Accroupi, dos au mur, le sans-abri souffle dans ses mains pour les réchauffer. Dans l’air glacial flottent de petits nuages blancs. Son ventre gargouille. Le dernier repas remonte à deux ou trois jours chez Best Fried Chicken in Paris. Il y en a des meilleurs, mais Mamadou est le seul restaurateur qui accepte que ce sans-le-sou laisse une ardoise. C’est un vendeur des rues et le temps est dur pour lui. Les touristes reviennent, pas aussi nombreux qu’avant le Covid. Le business va de mal en pis avec la guerre en Ukraine. En été, il vend des bouteilles d’eau. En automne, il propose des baluchons de pluie. Mais en toutes saisons, il fournit des cadenas aux amoureux venant sceller leur passion dans la Ville Lumière. Si ses clients croient à l’amour, ce n’est pas son cas. Il est réaliste : pour plaire aux filles, il faut être beau, intelligent, et riche. Il n’est que drôle. Le sans-papier ne croit pas en Dieu non plus. En fait, il le maudit. Cet ex-chrétien ne comprend pas pourquoi Dieu ce tout puissant et infiniment bon, snobe ses prières. Demander un lit propre pour dormir c’est déjà trop, alors, souhaiter une femme à aimer, il peut oublier ! Il glisse ses mains dans les poches de son manteau, oh surprise : elles ne sont pas vides. Il ressort un petit cadenas, un peu abîmé dont personne ne veut. Ce bout de ferraille, c’est le seul bien qu’il possède dans cette vie de misère. Il a froid. Il a faim. Et c’est ce moment qu’une voix mielleuse venue du tréfonds des eaux lui souffle à l’oreille :
-Puisque rien ne te retient, donne-toi à la Seine et ton cadenas aussi.

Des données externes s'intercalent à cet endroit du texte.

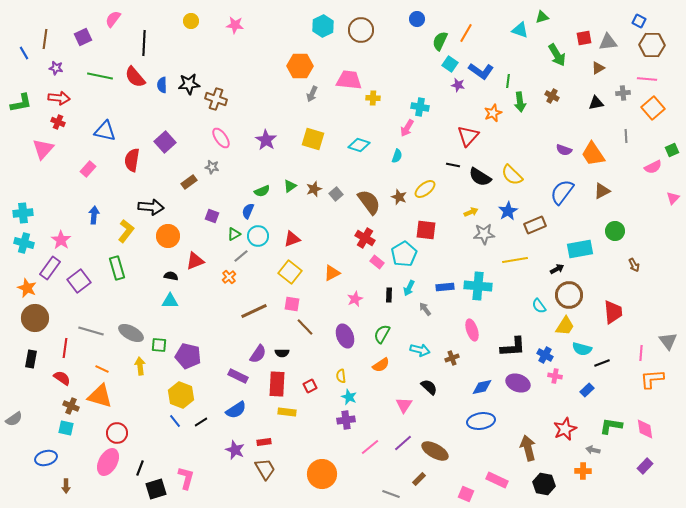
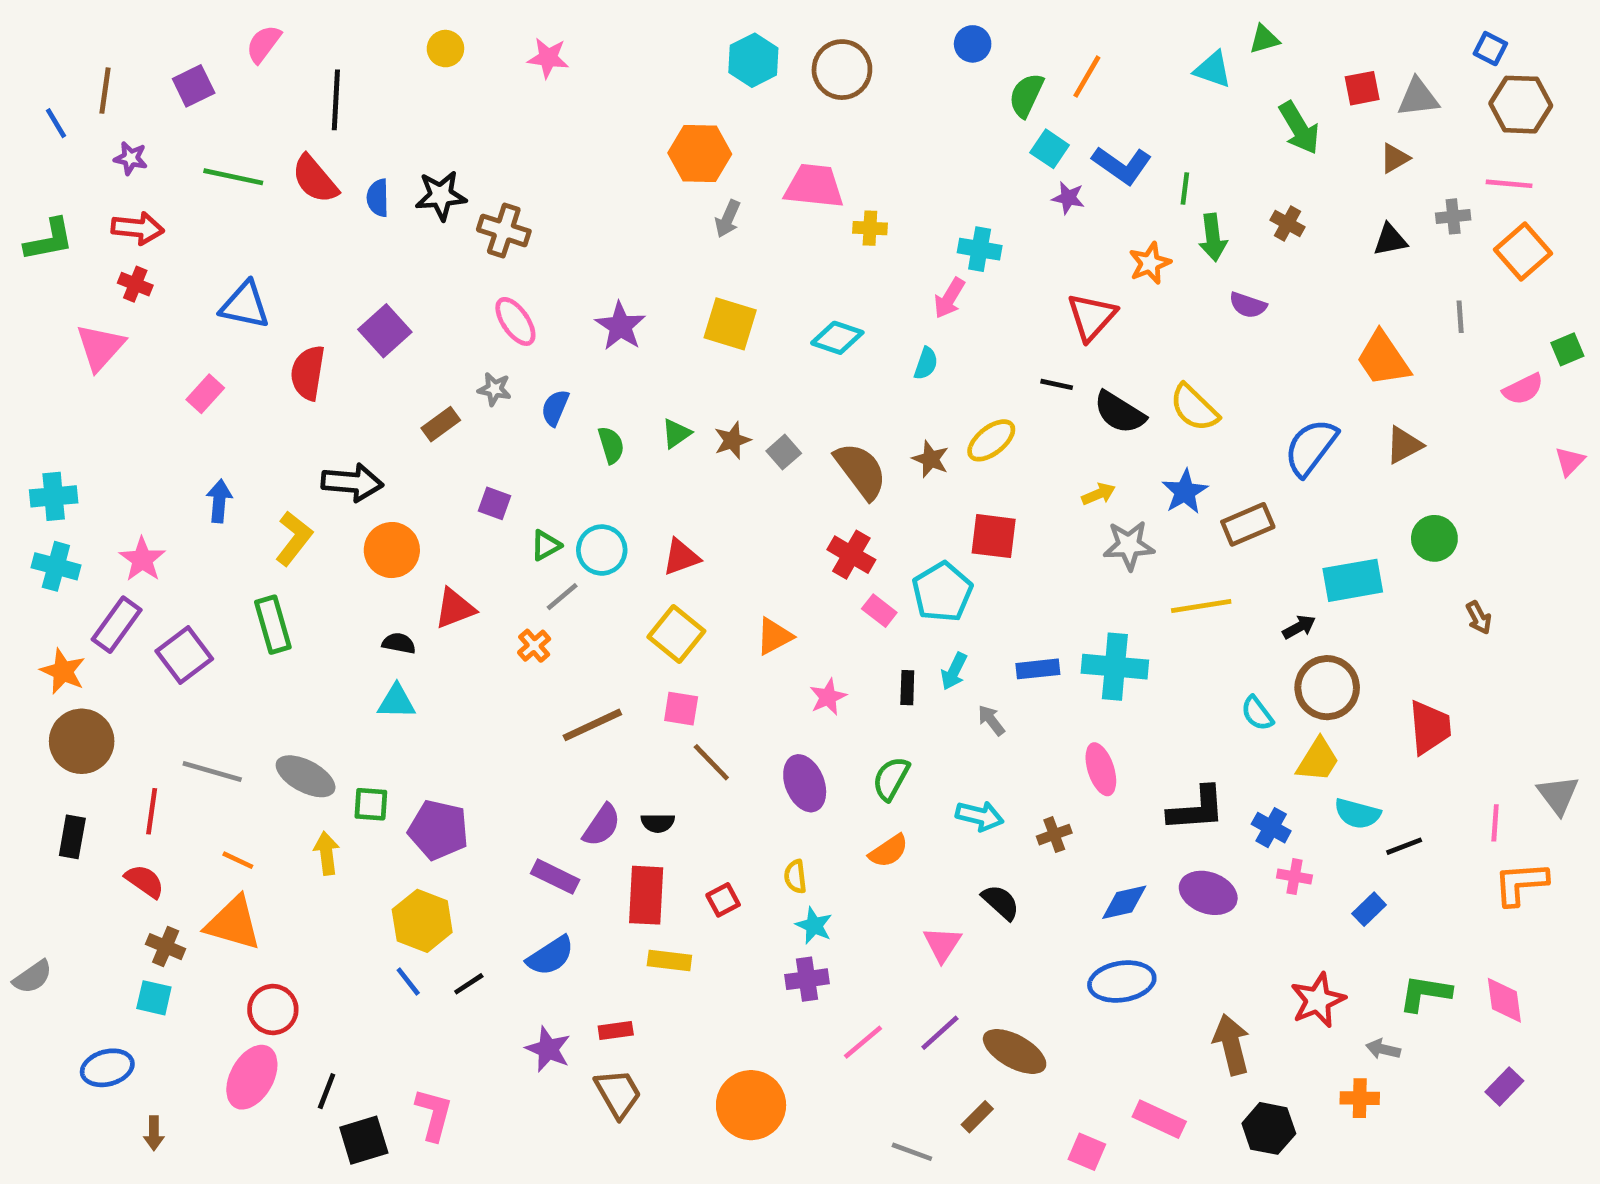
purple semicircle: (564, 150) -> (1248, 305), moved
green semicircle: (262, 191) -> (611, 445), turned -84
blue semicircle: (248, 211) -> (555, 408), moved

Le sans-famille est envoûté. Il se lève et s’avance sur le pont des Arts. Dans la douce lumière ambrée renvoyée par les réverbères, il aperçoit une silhouette féminine toute frêle, appuyée contre le garde-fou, au milieu du pont. Ses longs cheveux noirs s’agitent dans le vent, comme les bras des naufragés levés au ciel avant d’être engloutis par la Méditerranée.
-Que fait cette femme ici toute seule dans la nuit ?
s’interroge-t-il. Le suicidaire se dirige vers elle, puis il s’immobilise avant d’accélérer ses pas. L’inconnue est sur le point de mettre fin à ses jours.
-Hello. You tourist ?
Le vendeur à la sauvette arbore un sourire accrocheur que seuls les commerciaux savent faire. L’autre suicidaire se retourne, le regard vide, les yeux inondés de larmes. Elle secoue la tête avec lassitude et répond :
-J’habite à l’autre bout du pont.
Il fait un pas de plus vers elle.
-Il me reste un cadenas, voulez-vous l’acheter ?
Il marque une pause, avant de poursuivre sur un ton presque suppliant :
-S’il vous plaît, j’aimerais fermer la boutique et rentrer dormir.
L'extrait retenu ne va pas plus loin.